── Exercise inputs ──

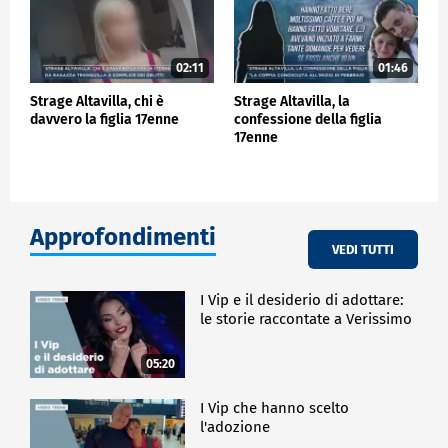
02:11
01:46
Strage Altavilla, chi è
Strage Altavilla, la
davvero la figlia 17enne
confessione della figlia
17enne
Approfondimenti
VEDI TUTTI
I Vip e il desiderio di adottare:
le storie raccontate a Verissimo
05:20
I Vip che hanno scelto
l'adozione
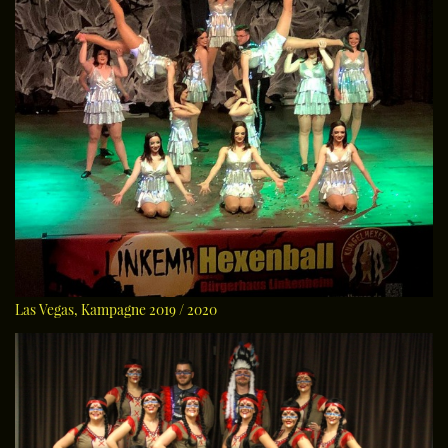
Las Vegas, Kampagne 2019 / 2020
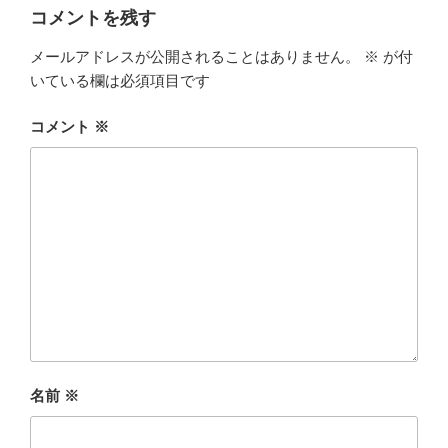
コメントを残す
メールアドレスが公開されることはありません。
※
が付
いている欄は必須項目です
コメント
※
名前
※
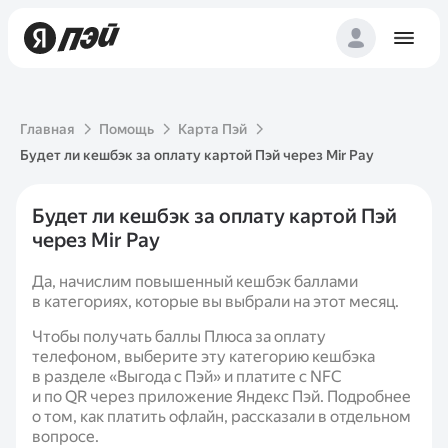
Главная
Помощь
Карта Пэй
Будет ли кешбэк за оплату картой Пэй через Mir Pay
Будет ли кешбэк за оплату картой Пэй
через Mir Pay
Да, начислим повышенный кешбэк баллами
в категориях, которые вы выбрали на этот месяц.
Чтобы получать баллы Плюса за оплату
телефоном, выберите эту категорию кешбэка
в разделе «Выгода с Пэй» и платите с NFC
и по QR через приложение Яндекс Пэй. Подробнее
о том, как платить офлайн, рассказали в отдельном
вопросе.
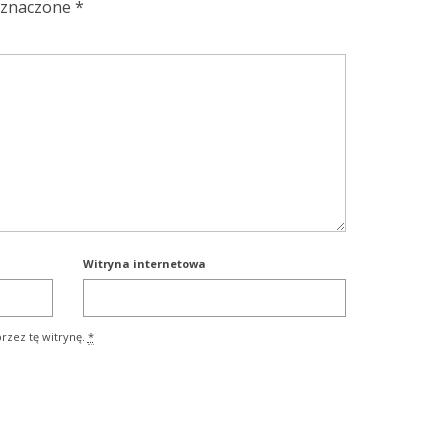
oznaczone
*
Witryna internetowa
rzez tę witrynę.
*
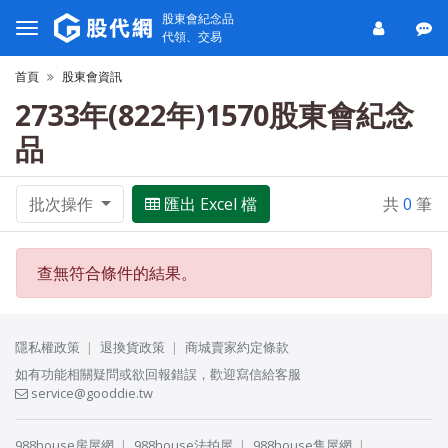
股東會紀念品
代領、交易
首頁
股東會資訊
2733年(822年)1570股東會紀念
品
批次操作
匯出 Excel 檔
共
0
筆
查無符合條件的結果。
隱私權政策
退換貨政策
商城賣家約定條款
如有功能相關疑問或欲回報錯誤，歡迎寫信給客服
service@gooddie.tw
988house房屋網
988house法拍屋
988house售屋網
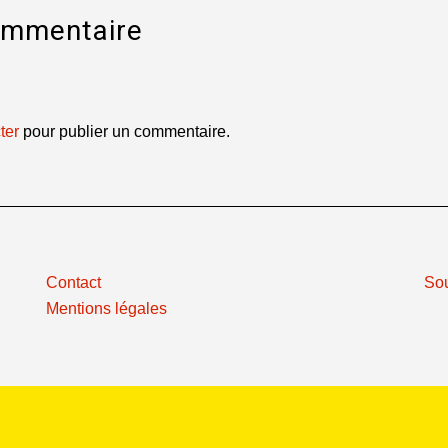
ommentaire
ter
pour publier un commentaire.
Contact
So
Mentions légales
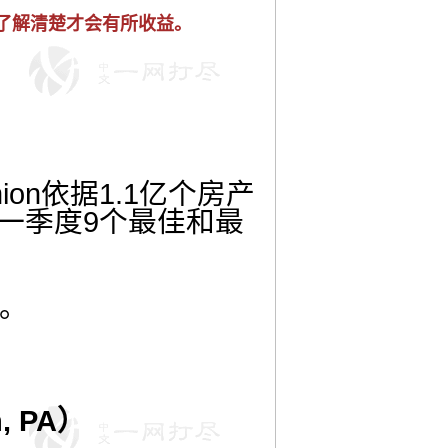
了解清楚才会有所收益。
on依据1.1亿个房产
第一季度9个最佳和最
。
, PA）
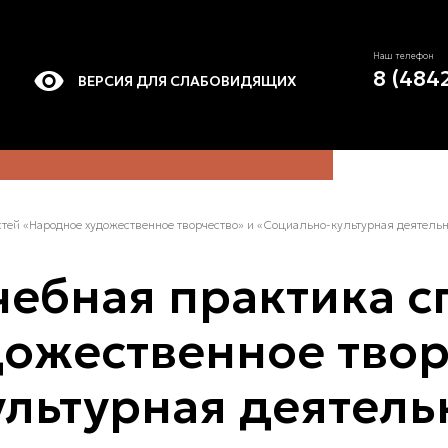
Наш телефон
8 (484
ВЕРСИЯ ДЛЯ СЛАБОВИДЯЩИХ
стей «Народное художественное творчество» и «Социально-культурная деятельн
чебная практика 
ожественное твор
льтурная деятель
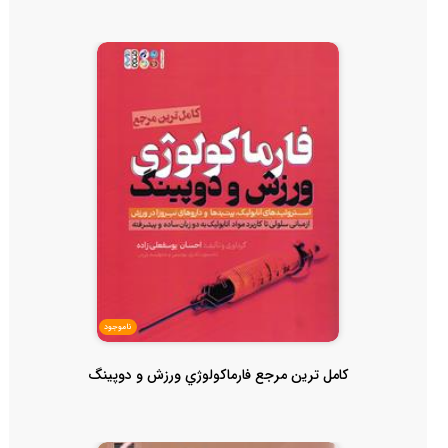
ناموجود
كامل ترين مرجع فارماكولوژي ورزش و دوپينگ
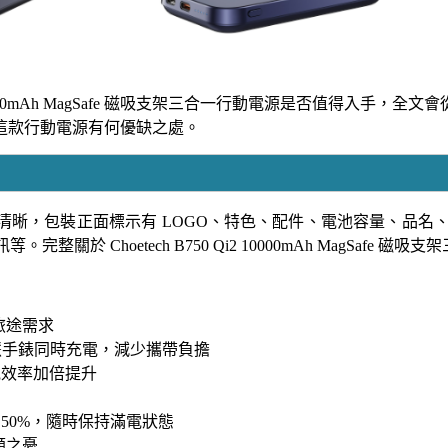
i2 10000mAh MagSafe 磁吸支架三合一行動電源是否值得
這款行動電源有何優缺之處。
資訊清晰，包裝正面標示有 LOGO、特色、配件、電池容量、品
於 Choetech B750 Qi2 10000mAh MagSafe
旅途需求
智慧手錶同時充電，減少攜帶負擔
，充電效率加倍提升
％ 到 50%，隨時保持滿電狀態
顧之憂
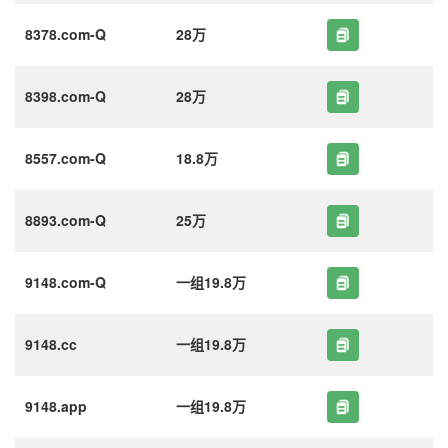
8378.com-Q
28万
8398.com-Q
28万
8557.com-Q
18.8万
8893.com-Q
25万
9148.com-Q
一组19.8万
9148.cc
一组19.8万
9148.app
一组19.8万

───

*Aim of the exercise:* Go through the records and report each line that contains "MagSafe".

*Result below:*
i2 10000mAh MagSafe 磁吸支架三合一行動電源是否值得
於 Choetech B750 Qi2 10000mAh MagSafe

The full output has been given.